December 6 is the commemoration of an eastern saint who is truly loved the world over - Saint Nicholas the Wonderworker of Myra. A Russian lady once told me that her people love Saint Nicholas so much that they are apt to forget he isn't actually Russian himself. This set me wondering if there might be an Irish dimension to the veneration of the great bishop of Myra. I found that there is, but that it owes more to the Normans and the Crusades than to the earlier native church. In his 12th-century Martyrology, Marianus O'Gorman begins the list of saints commemorated today with 'Nicolaus a holy man'. The Cathedral of Galway, constructed in 1320, was dedicated to Saint Nicholas in his capacity as a protector of seafarers. He was seen as an appropriate patron for a rising commercial city and indeed, the great bishop of Myra is the diocesan patron of Galway and is honoured as such in the Litany of Irish Saints. But Ireland makes an even more extraordinary claim in relation to Saint Nicholas - it claims to be the place where he is buried! Below is an article from an Irish newspaper which summarizes the story:
CURIOSITIES: SANTA CLAUS may well be buried in a little country graveyard in south Kilkenny. Incredible as this might seem there is evidence to substantiate the possibility that Saint Nicholas of Myra, the original Santa Claus, is buried just west of Jerpoint Abbey, one of the finest Cistercian ruins in Ireland, in Co Kilkenny. The unmarked grave is in the ruined church at Newtown-Jerpoint (two kilometres outside Thomastown) once the site of a thriving Norman town that was abandoned in the 17th century probably due to plague, writes Gerry Moran.St Nicholas, Archbishop of Myra in Turkey, died in AD 342 and was buried there. How his remains, or a portion of them, arrived in south Kilkenny has much to do with the Norman crusaders.Jerpoint Abbey was founded around 1158 by Donnchadh Mac Giolla Phádraig, King of Ossory. In 1180, it was taken over by the Cistercian order. In 1200, William Marshall, Earl of Pembroke, of Kilkenny Castle, decided to build a new town just across the river from Jerpoint Abbey. He called the town Nova Villa Juxta Geripons meaning "The New Town Across from Jerpoint". That same year the Church of St Nicholas of Myra was built in the town and, according to the historian Canon Carrigan, the tomb was laid that same year also.When Strongbow invaded Ireland in 1169, his most trusted lieutenant was Sir Humphrey De Fraine. When the church of Newtown-Jerpoint was built and dedicated to St Nicholas of Myra in 1200, the most powerful Anglo-Norman baron in south Kilkenny was Nicholas De Fraine, son of Sir Humphrey.The story goes that the Norman Knights of Jerpoint, the crusading De Fraines (or De Freynes) when forced to evacuate the Holy Land exhumed the remains of St Nicholas of Myra and brought them to Normandy from where they eventually found their way to Jerpoint. The remains were laid to rest beneath a slab, now broken across the centre, depicting a monk in habit and cowl. The grave, whether it be that of the real Santa Claus or not, can still be seen to this day. [see photograph above]

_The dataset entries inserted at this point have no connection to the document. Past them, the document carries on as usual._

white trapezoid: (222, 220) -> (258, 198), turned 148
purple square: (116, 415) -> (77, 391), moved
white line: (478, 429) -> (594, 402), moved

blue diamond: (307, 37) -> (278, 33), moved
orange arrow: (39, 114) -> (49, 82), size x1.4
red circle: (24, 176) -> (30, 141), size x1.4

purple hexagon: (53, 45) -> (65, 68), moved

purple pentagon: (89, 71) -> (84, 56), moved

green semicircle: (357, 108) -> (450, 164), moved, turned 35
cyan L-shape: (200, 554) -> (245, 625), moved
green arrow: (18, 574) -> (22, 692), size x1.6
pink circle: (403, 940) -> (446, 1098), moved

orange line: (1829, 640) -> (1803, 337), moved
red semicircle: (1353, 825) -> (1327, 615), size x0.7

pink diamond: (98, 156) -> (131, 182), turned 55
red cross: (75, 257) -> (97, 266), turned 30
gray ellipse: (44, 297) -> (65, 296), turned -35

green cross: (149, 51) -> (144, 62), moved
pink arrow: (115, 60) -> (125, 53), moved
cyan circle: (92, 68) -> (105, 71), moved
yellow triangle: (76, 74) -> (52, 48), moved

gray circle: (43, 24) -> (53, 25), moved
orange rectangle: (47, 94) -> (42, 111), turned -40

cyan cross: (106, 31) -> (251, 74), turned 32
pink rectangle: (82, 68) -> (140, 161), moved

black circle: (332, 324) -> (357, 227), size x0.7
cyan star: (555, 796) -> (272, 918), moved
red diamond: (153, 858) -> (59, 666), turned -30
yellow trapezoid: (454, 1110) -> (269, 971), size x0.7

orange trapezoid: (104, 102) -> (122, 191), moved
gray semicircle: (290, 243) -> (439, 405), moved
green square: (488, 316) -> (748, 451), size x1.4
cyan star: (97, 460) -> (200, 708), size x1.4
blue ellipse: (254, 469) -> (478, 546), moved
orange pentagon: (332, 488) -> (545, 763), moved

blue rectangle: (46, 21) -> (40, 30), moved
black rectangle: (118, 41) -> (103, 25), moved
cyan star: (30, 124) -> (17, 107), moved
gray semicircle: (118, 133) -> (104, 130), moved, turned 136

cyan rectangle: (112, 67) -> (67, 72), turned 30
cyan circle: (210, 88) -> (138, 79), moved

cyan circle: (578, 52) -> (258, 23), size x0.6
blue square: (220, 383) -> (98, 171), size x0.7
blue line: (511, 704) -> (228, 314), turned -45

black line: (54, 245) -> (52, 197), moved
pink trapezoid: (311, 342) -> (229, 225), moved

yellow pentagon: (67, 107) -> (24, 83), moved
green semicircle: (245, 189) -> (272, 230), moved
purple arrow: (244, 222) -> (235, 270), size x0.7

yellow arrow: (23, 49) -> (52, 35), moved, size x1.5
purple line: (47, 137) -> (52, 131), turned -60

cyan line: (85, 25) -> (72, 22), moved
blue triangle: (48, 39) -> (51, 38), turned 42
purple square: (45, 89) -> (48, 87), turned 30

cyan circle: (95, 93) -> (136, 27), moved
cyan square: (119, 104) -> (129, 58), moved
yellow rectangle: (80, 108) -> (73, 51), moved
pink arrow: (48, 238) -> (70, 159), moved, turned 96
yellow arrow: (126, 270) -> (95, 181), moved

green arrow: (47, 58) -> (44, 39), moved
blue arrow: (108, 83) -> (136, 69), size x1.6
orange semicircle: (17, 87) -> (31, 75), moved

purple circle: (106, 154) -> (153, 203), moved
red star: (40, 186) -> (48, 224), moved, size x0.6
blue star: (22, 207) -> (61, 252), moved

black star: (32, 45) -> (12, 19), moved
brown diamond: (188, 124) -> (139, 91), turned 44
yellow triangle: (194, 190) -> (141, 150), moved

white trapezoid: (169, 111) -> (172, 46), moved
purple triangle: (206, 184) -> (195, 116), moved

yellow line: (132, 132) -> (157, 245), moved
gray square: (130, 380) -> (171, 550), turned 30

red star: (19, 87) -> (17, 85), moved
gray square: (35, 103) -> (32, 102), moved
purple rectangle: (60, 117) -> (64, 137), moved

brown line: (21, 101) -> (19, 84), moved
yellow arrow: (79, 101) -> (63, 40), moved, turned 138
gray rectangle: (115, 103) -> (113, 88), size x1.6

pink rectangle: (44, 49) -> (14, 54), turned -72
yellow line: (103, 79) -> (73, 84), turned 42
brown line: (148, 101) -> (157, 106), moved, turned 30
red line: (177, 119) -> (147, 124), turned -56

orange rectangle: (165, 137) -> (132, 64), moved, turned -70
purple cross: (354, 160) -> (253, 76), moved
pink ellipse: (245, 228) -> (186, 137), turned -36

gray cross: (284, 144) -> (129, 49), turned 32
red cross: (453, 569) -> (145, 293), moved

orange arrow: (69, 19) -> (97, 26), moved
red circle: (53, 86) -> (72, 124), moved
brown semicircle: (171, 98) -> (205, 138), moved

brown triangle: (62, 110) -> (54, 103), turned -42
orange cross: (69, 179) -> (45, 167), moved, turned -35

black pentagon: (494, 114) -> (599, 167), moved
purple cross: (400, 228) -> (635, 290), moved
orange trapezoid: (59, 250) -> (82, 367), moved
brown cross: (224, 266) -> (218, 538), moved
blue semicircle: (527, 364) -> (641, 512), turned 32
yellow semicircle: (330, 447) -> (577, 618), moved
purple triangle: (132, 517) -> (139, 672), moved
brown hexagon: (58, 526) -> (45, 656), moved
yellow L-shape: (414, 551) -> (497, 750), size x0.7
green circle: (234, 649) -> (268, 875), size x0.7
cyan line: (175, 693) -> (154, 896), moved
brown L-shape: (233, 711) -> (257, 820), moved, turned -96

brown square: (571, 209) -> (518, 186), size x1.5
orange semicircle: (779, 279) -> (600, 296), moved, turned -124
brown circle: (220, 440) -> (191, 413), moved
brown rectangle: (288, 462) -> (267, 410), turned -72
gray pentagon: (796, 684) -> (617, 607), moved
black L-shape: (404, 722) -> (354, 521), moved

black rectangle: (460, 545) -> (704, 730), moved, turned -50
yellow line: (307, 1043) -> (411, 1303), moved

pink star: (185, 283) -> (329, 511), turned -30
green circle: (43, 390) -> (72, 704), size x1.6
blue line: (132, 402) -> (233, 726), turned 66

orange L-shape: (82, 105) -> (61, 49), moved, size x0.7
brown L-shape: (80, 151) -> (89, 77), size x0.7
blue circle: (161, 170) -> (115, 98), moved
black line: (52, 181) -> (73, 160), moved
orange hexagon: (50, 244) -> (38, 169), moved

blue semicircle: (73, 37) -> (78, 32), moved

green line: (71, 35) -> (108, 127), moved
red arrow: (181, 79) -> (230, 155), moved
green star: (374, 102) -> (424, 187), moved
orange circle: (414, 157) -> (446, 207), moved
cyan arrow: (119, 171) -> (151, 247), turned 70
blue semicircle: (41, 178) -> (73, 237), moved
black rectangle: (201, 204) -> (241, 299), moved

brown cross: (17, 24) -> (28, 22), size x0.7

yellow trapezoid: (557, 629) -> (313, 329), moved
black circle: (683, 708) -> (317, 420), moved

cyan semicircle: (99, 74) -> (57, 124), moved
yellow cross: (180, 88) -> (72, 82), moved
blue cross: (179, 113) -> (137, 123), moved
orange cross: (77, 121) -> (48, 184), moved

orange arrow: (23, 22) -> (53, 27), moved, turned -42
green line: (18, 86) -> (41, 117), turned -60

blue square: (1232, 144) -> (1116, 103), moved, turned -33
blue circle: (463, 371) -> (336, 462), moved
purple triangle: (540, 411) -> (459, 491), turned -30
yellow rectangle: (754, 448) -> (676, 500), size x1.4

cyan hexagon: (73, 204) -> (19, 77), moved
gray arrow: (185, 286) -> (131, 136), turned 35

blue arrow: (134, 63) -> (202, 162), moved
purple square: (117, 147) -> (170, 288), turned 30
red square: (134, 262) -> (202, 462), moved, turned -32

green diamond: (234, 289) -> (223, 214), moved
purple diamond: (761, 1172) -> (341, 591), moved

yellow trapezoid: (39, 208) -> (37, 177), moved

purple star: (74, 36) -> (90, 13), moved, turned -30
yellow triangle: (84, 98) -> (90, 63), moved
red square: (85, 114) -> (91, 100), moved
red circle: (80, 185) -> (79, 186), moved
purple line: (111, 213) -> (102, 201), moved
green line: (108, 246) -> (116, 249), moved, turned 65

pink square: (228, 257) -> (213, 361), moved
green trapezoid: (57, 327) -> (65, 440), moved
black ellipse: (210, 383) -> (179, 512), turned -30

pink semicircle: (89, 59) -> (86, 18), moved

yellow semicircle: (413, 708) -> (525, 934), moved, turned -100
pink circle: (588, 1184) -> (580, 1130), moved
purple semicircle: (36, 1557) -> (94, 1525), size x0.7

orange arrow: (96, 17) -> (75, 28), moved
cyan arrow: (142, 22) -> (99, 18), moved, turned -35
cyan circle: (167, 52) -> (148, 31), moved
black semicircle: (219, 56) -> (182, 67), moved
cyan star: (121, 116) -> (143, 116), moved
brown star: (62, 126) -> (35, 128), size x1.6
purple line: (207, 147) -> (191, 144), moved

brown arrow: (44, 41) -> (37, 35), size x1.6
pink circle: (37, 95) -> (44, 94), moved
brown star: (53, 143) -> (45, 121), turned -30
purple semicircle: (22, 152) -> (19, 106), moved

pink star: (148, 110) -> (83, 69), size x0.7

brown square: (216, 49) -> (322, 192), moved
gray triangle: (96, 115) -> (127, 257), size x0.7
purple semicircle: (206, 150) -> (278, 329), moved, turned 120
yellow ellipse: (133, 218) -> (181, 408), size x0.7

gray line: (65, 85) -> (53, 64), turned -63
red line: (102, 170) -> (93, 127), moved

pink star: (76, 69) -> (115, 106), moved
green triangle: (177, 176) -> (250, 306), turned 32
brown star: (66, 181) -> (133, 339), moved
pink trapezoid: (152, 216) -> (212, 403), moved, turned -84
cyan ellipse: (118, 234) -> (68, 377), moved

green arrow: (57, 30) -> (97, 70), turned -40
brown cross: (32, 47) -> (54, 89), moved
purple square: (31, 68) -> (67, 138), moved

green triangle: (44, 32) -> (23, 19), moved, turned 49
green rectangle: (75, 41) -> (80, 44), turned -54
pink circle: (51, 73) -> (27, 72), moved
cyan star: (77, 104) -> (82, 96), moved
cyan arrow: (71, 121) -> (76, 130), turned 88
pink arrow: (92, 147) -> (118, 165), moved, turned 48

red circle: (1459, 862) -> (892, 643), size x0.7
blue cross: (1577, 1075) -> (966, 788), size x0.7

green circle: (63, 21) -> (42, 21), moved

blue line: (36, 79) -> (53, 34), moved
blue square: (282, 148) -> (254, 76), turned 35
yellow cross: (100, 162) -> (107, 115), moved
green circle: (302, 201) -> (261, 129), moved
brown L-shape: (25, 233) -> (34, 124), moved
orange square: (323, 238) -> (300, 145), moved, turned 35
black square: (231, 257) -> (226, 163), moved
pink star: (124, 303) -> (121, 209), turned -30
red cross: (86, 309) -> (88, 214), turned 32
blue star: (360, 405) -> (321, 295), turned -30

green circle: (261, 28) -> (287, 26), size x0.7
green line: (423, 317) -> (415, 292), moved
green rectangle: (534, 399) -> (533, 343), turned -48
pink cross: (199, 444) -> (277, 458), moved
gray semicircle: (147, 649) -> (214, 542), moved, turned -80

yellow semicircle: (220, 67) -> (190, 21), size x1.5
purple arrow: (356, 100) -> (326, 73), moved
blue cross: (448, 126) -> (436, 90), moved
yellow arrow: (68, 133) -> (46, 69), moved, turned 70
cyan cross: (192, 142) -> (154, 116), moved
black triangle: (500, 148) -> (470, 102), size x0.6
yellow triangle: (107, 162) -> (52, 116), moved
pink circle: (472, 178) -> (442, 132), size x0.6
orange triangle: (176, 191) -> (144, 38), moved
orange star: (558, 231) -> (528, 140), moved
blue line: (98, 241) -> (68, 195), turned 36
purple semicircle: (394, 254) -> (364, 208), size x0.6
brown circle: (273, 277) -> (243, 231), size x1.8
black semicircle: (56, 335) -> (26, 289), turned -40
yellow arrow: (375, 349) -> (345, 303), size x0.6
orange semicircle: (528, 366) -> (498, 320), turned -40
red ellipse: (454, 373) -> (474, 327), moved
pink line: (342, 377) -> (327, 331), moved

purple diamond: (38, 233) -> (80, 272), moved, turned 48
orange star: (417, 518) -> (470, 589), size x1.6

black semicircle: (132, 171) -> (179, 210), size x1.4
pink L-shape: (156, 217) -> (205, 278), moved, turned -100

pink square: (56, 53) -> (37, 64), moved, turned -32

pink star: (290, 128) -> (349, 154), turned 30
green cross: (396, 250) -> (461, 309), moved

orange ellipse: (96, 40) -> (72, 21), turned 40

I am cynical about these old stories that supposedly go back into the mists of time, often the truth is that they cannot be traced back beyond the beginnings of the Victorian tourist era. I would be interested to know how far back this one about Saint Nicholas can really be charted in the historical record, if this is a genuine medieval tradition, one would expect to find some mention of it somewhere. I wouldn't be surprised at all if it cannot be traced back any further than the 19th century. I wouldn't be surprised either if it receives a new lease of life in our own time when yarns about secret lore, knights, crusaders and relics have topped the bestseller lists.